An Unsuccessful Approach to LLM Attribution

An Unsuccessful Approach to LLM Attribution#

Once the DEFCON 30 AI Village CTF concluded, I was happy to take the remaining week to poke at the Machine Learning Model Attribution Challenge. The challenge had tickled my curiousity since its announcement, but I just did not have the bandwidth while running the CTF. The tl;dr of the competition is that we’re presented with APIs for 12 large language models (LLMs) that have been finetuned from 12 base models. Based on our queries, we must identify the base model “parent” of each finetuned model. I finished an abysmal 10/14, having only correctly attributed 3 out of 12 models. Let’s explore my two (failed) research angles.

I thought that finetuning should only modify model outputs in regions of space similar to the finetuning data points and suspected these data points to be in the standard natural language space. My hypothesis was that given a sufficiently bizarre string (unlikely to be near the training data), the value returned from a finetuned model should be similar to its parent. Here was my bizarre string generator: word = ''.join(random.choices(string.printable + string.whitespace, k=random.randint(16,64)))
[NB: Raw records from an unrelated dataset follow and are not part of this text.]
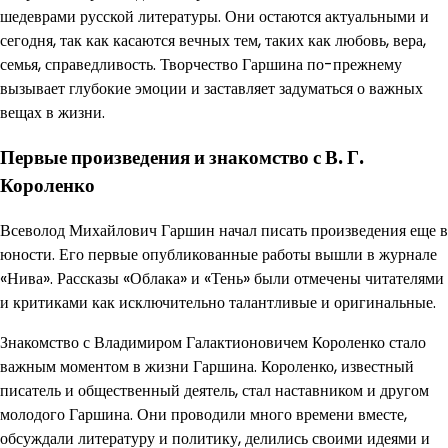
шедеврами русской литературы. Они остаются актуальными и
сегодня, так как касаются вечных тем, таких как любовь, вера,
семья, справедливость. Творчество Гаршина по-прежнему
вызывает глубокие эмоции и заставляет задуматься о важных
вещах в жизни.
Первые произведения и знакомство с В. Г.
Короленко
Всеволод Михайлович Гаршин начал писать произведения еще в
юности. Его первые опубликованные работы вышли в журнале
«Нива». Рассказы «Облака» и «Тень» были отмечены читателями
и критиками как исключительно талантливые и оригинальные.
Знакомство с Владимиром Галактионовичем Короленко стало
важным моментом в жизни Гаршина. Короленко, известный
писатель и общественный деятель, стал наставником и другом
молодого Гаршина. Они проводили много времени вместе,
обсуждали литературу и политику, делились своими идеями и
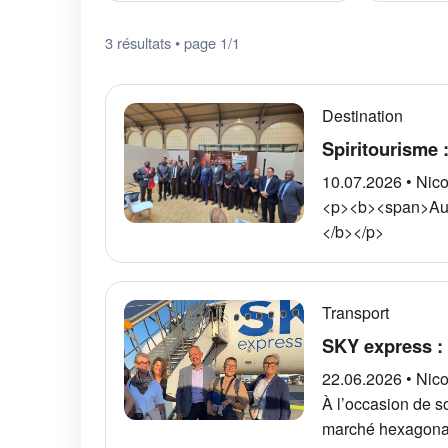
3 résultats • page 1/1
Destination
Spiritourisme :
10.07.2026 • Nic
<p><b><span>Au M
</b></p>
Transport
SKY express : 
22.06.2026 • Nic
À l’occasion de s
marché hexagonal.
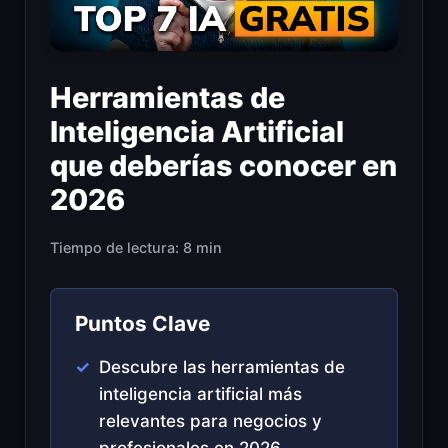
Herramientas de
Inteligencia Artificial
que deberías conocer en
2026
Tiempo de lectura: 8 min
Puntos Clave
Descubre las herramientas de
inteligencia artificial más
relevantes para negocios y
profesionales en 2026.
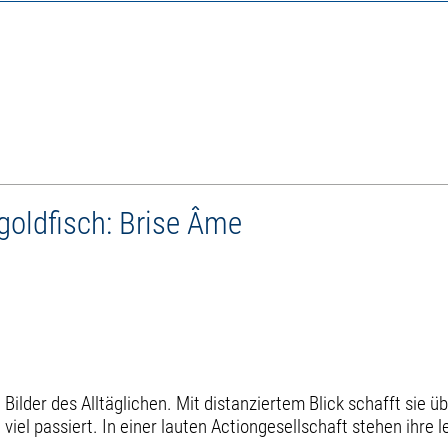
goldfisch: Brise Âme
ilder des Alltäglichen. Mit distanziertem Blick schafft sie 
viel passiert. In einer lauten Actiongesellschaft stehen ihre 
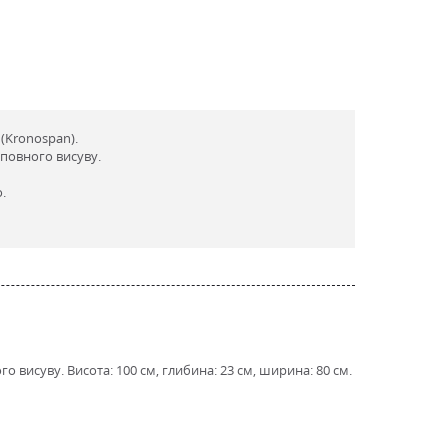
(Kronospan).
повного висуву.
.
 висуву. Висота: 100 см, глибина: 23 см, ширина: 80 см.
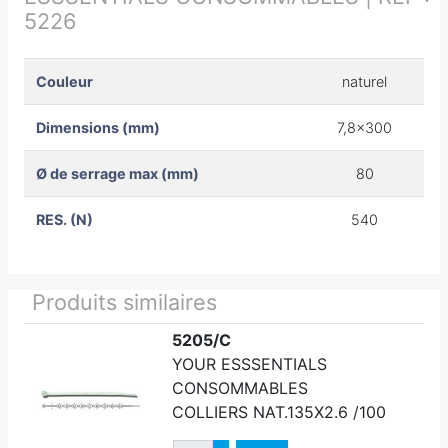
5226
Couleur
naturel
Dimensions (mm)
7,8x300
Ø de serrage max (mm)
80
RES. (N)
540
Produits similaires
5205/C
YOUR ESSSENTIALS
CONSOMMABLES
COLLIERS NAT.135X2.6 /100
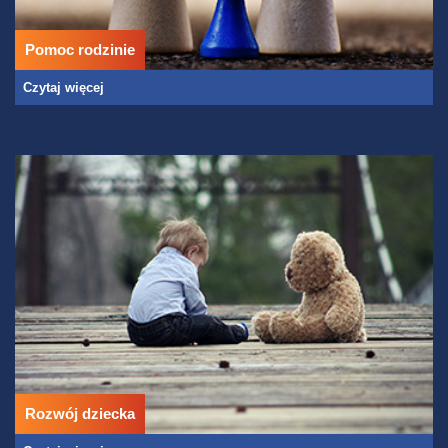
Pomoc rodzinie
Czytaj więcej
Rozwój dziecka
My first approach was to try and identify the best such “bizarre string.” The tie-breaker for the competition was the number of queries to the finetuned models, but base model queries were free (until you hit the huggingface API limit – whoops). To minimize finetuned model queries, I first tried to search for an optimum bizarre string in the base model space. This string would be one that maximized the differences in the values returned by the 12 base models. I used jaro similarity as this distance metric. In a loop, I would generate a random string, submit it to each of the 12 base models, and return the maximum and median pairwise similarities. My best candidate string would have the lowest value. For instance, one string that scored well was /`0?F#[EKS9rLW\";Yms. If my theory held, I should be able to take this string to the finetuned models and each of their outputs should be relatively similar to one of the 12 base models. For instance, the output from gpt2 (/`0?F#[EKS9rLW";Yms9XjGQV;Qy-Z-A9S2U5UJX4=XM&P@C5V0=_) should be very similar to the output from one of the finetuned models. Alas, this did not hold. There was one exact match, but the remaining the remaining outputs were sufficiently different to make matching difficult or impossible.
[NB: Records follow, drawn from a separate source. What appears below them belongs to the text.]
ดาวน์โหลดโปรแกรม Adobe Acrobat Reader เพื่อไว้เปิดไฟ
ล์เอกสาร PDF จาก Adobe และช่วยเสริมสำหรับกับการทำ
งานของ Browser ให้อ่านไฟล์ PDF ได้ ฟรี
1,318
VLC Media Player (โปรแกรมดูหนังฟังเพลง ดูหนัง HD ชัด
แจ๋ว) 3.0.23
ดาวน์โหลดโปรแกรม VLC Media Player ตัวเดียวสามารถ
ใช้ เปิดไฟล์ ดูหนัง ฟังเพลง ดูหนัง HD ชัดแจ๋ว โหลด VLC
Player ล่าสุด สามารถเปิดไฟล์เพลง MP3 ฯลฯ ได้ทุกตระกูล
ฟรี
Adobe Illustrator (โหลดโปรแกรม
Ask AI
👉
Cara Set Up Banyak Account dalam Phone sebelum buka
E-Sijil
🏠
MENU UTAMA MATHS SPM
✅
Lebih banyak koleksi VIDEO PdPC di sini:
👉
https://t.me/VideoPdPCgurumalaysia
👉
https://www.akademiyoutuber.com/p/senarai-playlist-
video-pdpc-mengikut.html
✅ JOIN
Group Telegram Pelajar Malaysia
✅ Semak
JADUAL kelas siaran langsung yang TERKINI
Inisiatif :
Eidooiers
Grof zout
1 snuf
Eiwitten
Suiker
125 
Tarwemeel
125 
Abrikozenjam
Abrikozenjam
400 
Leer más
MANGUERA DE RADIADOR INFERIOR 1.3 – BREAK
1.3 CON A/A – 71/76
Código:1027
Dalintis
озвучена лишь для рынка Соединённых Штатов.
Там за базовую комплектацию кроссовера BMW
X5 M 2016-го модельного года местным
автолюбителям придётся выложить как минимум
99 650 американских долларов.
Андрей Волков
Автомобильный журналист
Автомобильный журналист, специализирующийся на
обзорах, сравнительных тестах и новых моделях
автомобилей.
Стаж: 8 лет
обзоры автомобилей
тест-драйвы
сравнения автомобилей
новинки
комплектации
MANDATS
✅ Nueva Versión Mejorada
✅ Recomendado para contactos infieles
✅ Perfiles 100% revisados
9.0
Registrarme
My second approach was to extend the same line of thinking, but increase the number of queries and move the attack online. I used my random string generator to generate bizarre strings and send them through all 24 models (12 base and 12 finetuned). For each iteration, I used jaro similarity again to save the most likely pairings. After ~50 such strings, I took the highest scoring pairs and submitted them as my solution to mlmac. I anxiously awaited the competition conclusion when I could see the results… but alas, only 3/12!

You can’t win them all. I learned some stuff about large language models, made a donation to the huggingface API fund, and had fun. The winning solution correctly attributed 7/12 and I was happy to see plenty of submissions by students. I’m looking forward to reading their approaches. Congratulations to the other competitors and thank you organizers for putting on the competition.